=== What the exercise asks ===
Extract every line of the material that holds the string "till".

=== Given data ===
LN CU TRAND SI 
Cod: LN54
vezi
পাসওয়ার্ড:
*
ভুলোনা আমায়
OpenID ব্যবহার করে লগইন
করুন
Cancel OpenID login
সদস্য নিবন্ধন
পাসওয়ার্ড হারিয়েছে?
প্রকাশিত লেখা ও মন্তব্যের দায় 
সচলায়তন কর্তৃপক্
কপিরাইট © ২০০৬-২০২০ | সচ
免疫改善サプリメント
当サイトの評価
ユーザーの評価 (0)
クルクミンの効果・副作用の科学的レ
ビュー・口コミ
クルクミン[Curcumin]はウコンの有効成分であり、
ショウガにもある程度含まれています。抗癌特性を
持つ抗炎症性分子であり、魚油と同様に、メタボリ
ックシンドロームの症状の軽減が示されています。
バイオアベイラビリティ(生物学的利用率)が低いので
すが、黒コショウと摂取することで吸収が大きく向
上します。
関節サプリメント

* * *

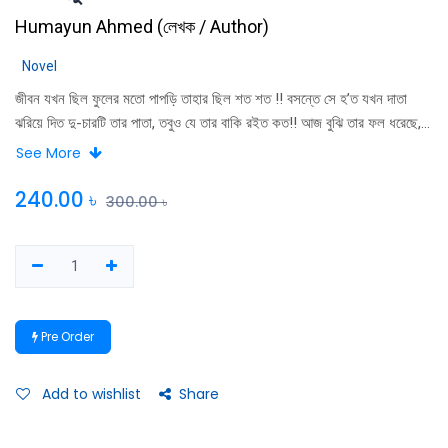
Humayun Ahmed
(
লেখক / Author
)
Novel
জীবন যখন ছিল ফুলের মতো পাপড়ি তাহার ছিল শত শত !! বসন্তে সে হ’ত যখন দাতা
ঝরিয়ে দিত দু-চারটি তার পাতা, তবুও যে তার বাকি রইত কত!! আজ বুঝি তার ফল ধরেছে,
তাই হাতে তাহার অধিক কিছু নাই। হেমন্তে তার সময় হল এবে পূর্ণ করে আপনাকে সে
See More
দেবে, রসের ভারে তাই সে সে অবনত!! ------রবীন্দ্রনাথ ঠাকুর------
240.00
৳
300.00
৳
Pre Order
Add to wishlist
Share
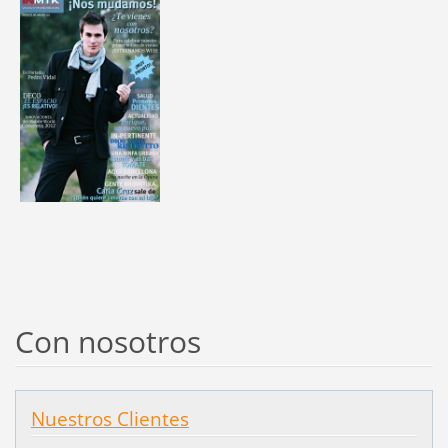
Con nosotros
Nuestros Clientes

--

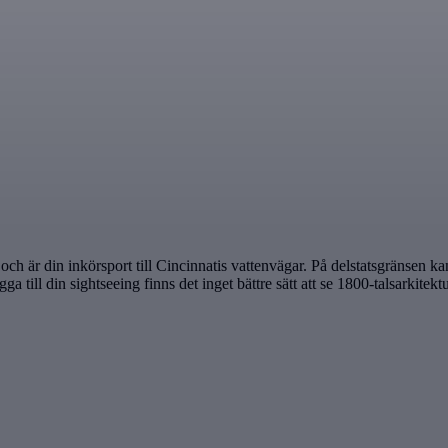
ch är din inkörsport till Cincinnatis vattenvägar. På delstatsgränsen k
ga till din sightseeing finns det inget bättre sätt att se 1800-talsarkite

=== Answer for this exercise ===
ch är din inkörsport till Cincinnatis vattenvägar. På delstatsgränsen k
ga till din sightseeing finns det inget bättre sätt att se 1800-talsarkite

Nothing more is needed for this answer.